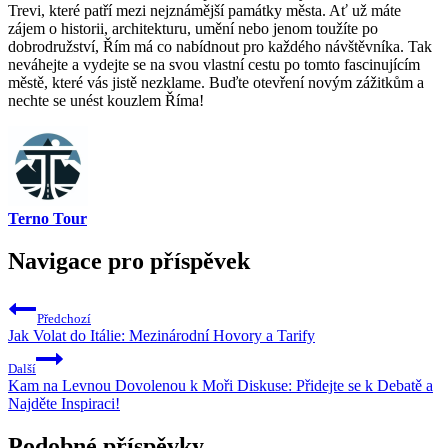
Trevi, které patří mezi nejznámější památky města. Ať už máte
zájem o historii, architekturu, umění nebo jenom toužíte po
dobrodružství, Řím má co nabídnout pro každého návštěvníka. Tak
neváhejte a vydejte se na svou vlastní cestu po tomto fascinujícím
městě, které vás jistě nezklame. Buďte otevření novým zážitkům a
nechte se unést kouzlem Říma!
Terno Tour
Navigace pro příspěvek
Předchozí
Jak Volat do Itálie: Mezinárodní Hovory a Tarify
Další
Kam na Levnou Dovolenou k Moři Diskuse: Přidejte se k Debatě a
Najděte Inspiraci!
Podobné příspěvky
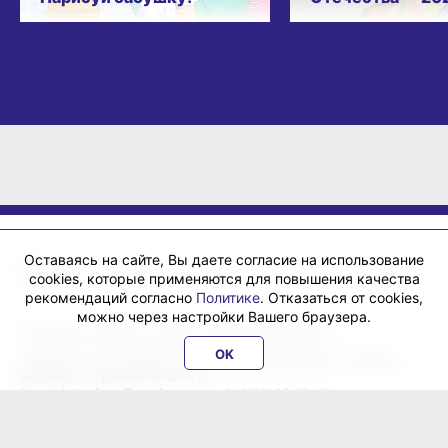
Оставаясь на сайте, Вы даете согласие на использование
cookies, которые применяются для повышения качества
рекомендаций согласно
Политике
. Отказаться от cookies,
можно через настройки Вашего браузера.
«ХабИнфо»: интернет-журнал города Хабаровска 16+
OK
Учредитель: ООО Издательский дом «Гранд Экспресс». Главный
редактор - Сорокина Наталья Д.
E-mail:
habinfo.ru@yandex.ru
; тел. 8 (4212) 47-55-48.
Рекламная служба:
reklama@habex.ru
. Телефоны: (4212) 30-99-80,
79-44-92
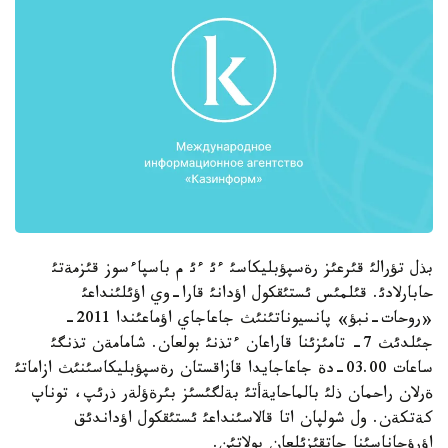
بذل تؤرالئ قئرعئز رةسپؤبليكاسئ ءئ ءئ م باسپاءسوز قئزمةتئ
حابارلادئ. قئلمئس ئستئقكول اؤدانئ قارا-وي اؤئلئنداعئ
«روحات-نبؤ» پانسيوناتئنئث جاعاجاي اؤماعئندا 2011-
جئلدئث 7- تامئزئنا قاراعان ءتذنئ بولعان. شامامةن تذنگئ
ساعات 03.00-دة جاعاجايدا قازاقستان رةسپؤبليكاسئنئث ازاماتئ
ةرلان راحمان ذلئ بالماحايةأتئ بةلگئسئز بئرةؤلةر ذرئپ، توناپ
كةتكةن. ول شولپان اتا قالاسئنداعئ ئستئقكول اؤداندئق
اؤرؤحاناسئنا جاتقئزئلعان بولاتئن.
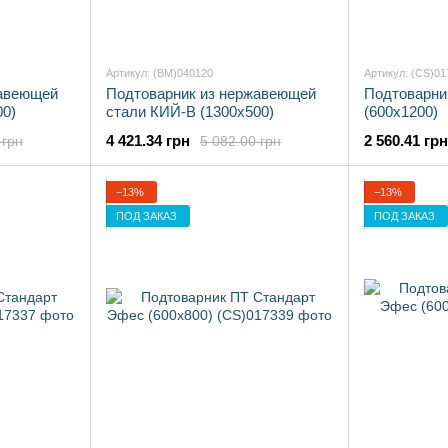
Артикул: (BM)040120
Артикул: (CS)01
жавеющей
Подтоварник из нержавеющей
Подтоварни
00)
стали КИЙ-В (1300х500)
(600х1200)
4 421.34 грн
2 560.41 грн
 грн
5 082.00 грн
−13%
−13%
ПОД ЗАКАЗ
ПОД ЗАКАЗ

- _Aim of the exercise_
Copy all the lines from the data above that hold the word "které".

- _Output of the exercise_
Trevi, které patří mezi nejznámější památky města. Ať už máte
městě, které vás jistě nezklame. Buďte otevření novým zážitkům a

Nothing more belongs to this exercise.